The inter-bout distance δ is the result of a complex process involving the inter-bout period τ tuned by the fish and the coupling between body movements and the surrounding medium resulting in bout impulses. The impulse amplitude reads m.u where m is the mass of the larva and u is the impulse speed and depends on the number n of tail beats, the beating period τ_b and tail curvature κ. The distributions of n, τ_b, |κ|, u, τ, and δ are displayed on Figure 4C for the three sensory conditions, as well as the outcome of pairwise two-sample Kolmogorov-Smirnov tests. It appeared that for all these quantities the distributions for the lateral line only and for the visual system only were significantly different, and that the distributions for fishes having both modalities were either very close or undistinguishable from the distributions of the visual system only condition. The visual system thus appeared to be clearly dominant in controlling the swimming patterns during CSS.

2.4. Maturation of the Lateral Line and Visual Systems

To quantify how the CSS evolved with the development of the sensory systems and the associated neural circuits, we exploded the same data according to the age of the larvae (Figure 5). For all sensory modalities and at all age, the average inter-bout distance δ was close to zero (Figure 5F), indicating than an efficient position holding was always performed. However, how this net result was achieved evolved with age in a different manner for the lateral line and the visual system. With the lateral line system only, the number of tail beats per bout n decreased with age (Figure 5A) while the mean absolute tail curvature |κ| and the tail beat period τ_b remained constant (Figures 5B,C). This resulted in a decreasing bout impulse speed u (Figure 5D) which was compensated by a higher swim pace, i.e., a decrease of the inter-bout period τ (Figure 5E). With the visual system only, the number of tail beats per bout also decreased (Figure 5A) but it was directly compensated by an increase of the mean absolute curvature |κ| (Figure 5B) and all other quantities (tail beat period, impulse speed, and inter-bout period) remained constant with age. When the fish had both sensory inputs, all the measured quantities showed similar average values than for the visual system only.

Figure 5. Evolution of the counterflow swimming patterns with age for the different sensory conditions. (A) Average number of tail beats per bout n, (B) mean absolute curvature |κ|, (C) mean tail beat period τ_b, (D) average bout impulse speed u, (E) average inter-bout period τ, and (F) average inter-bout distance δ as a function of the larval stage for the three sensory conditions showing CSS. Error bars: standard errors.

3. Discussion

We have developed an assay for studying rheotaxis of freely swimming zebrafish larvae in radial flow geometry. The trajectories revealed two distinct swim phases: exploration, characterized by an active randomization of orientation, and CSS, characterized by an active locking onto the local streamlines direction. The transition between the two swim phases was characterized by a clear and instantaneous reorientation for all sensory conditions showing CSS and at all ages.
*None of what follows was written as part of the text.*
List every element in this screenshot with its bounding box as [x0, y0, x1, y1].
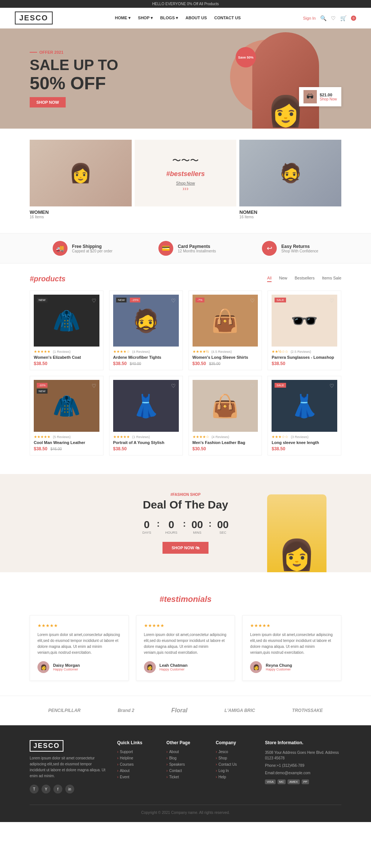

Passive reorientation was found to be a minor effect in both phases due to the rapid pace of active bouts. During the CSS, the hydromechanical stabilization around α = 0 nevertheless facilitated orientation locking by balancing the minute swerves of counterflow swim bouts.

We found that the CSS are triggered on average at a fixed radial distance from the suction point, independantly of the flow rate. This is an exquisitely relevant feature for survival, since it ensures predator avoidance at any flow, even minute. However, the precise combination of sensory cues that allow this behavior is still to be elucidated. Many candidates can be ruled out, including for instance thresholding over any instantaneous cue (e.g., fluid speed, acceleration, hydromechanical gradients, shear rate, etc.) as they depend linearly or super-linearly on the flow rate. It is therefore likely that CSS are initiated on the basis of temporal integration of a quantity that is accessible by both the visual system and the lateral line, but the frequent bouts performed during the exploration phase makes the extraction of a precise quantity very difficult.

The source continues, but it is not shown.